What the exercise asks >> The full set of entries below needs to be written out exactly.

Material for the task >>
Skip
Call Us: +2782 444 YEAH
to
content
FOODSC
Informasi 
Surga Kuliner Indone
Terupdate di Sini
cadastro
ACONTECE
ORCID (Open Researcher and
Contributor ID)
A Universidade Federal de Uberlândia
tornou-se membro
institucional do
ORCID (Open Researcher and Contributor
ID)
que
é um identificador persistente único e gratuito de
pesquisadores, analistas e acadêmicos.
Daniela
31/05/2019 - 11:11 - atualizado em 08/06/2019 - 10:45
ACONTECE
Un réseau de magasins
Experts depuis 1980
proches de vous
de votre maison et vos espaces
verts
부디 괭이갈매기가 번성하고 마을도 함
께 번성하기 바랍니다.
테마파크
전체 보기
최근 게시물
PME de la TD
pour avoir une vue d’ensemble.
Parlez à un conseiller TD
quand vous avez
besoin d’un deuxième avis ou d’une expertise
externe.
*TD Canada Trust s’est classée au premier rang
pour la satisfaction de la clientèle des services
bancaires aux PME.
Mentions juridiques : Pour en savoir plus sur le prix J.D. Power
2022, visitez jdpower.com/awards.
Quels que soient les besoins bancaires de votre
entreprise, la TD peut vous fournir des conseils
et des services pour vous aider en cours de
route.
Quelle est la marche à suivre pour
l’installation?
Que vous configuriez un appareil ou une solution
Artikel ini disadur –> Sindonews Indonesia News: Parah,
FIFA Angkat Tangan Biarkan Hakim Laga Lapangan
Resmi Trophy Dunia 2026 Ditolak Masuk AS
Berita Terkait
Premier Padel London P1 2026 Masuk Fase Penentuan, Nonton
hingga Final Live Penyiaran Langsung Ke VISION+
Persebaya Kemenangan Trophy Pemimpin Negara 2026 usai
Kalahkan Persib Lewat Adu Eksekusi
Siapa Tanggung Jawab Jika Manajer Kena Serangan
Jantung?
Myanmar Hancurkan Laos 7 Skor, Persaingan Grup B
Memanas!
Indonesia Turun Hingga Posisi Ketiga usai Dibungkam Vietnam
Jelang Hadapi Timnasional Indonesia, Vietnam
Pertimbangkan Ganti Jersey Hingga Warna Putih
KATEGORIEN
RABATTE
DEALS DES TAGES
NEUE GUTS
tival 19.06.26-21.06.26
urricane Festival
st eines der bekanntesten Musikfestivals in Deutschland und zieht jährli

Answer section >>
Skip
Call Us: +2782 444 YEAH
to
content
FOODSC
Informasi 
Surga Kuliner Indone
Terupdate di Sini
cadastro
ACONTECE
ORCID (Open Researcher and
Contributor ID)
A Universidade Federal de Uberlândia
tornou-se membro
institucional do
ORCID (Open Researcher and Contributor
ID)
que
é um identificador persistente único e gratuito de
pesquisadores, analistas e acadêmicos.
Daniela
31/05/2019 - 11:11 - atualizado em 08/06/2019 - 10:45
ACONTECE
Un réseau de magasins
Experts depuis 1980
proches de vous
de votre maison et vos espaces
verts
부디 괭이갈매기가 번성하고 마을도 함
께 번성하기 바랍니다.
테마파크
전체 보기
최근 게시물
PME de la TD
pour avoir une vue d’ensemble.
Parlez à un conseiller TD
quand vous avez
besoin d’un deuxième avis ou d’une expertise
externe.
*TD Canada Trust s’est classée au premier rang
pour la satisfaction de la clientèle des services
bancaires aux PME.
Mentions juridiques : Pour en savoir plus sur le prix J.D. Power
2022, visitez jdpower.com/awards.
Quels que soient les besoins bancaires de votre
entreprise, la TD peut vous fournir des conseils
et des services pour vous aider en cours de
route.
Quelle est la marche à suivre pour
l’installation?
Que vous configuriez un appareil ou une solution
Artikel ini disadur –> Sindonews Indonesia News: Parah,
FIFA Angkat Tangan Biarkan Hakim Laga Lapangan
Resmi Trophy Dunia 2026 Ditolak Masuk AS
Berita Terkait
Premier Padel London P1 2026 Masuk Fase Penentuan, Nonton
hingga Final Live Penyiaran Langsung Ke VISION+
Persebaya Kemenangan Trophy Pemimpin Negara 2026 usai
Kalahkan Persib Lewat Adu Eksekusi
Siapa Tanggung Jawab Jika Manajer Kena Serangan
Jantung?
Myanmar Hancurkan Laos 7 Skor, Persaingan Grup B
Memanas!
Indonesia Turun Hingga Posisi Ketiga usai Dibungkam Vietnam
Jelang Hadapi Timnasional Indonesia, Vietnam
Pertimbangkan Ganti Jersey Hingga Warna Putih
KATEGORIEN
RABATTE
DEALS DES TAGES
NEUE GUTS
tival 19.06.26-21.06.26
urricane Festival
st eines der bekanntesten Musikfestivals in Deutschland und zieht jährli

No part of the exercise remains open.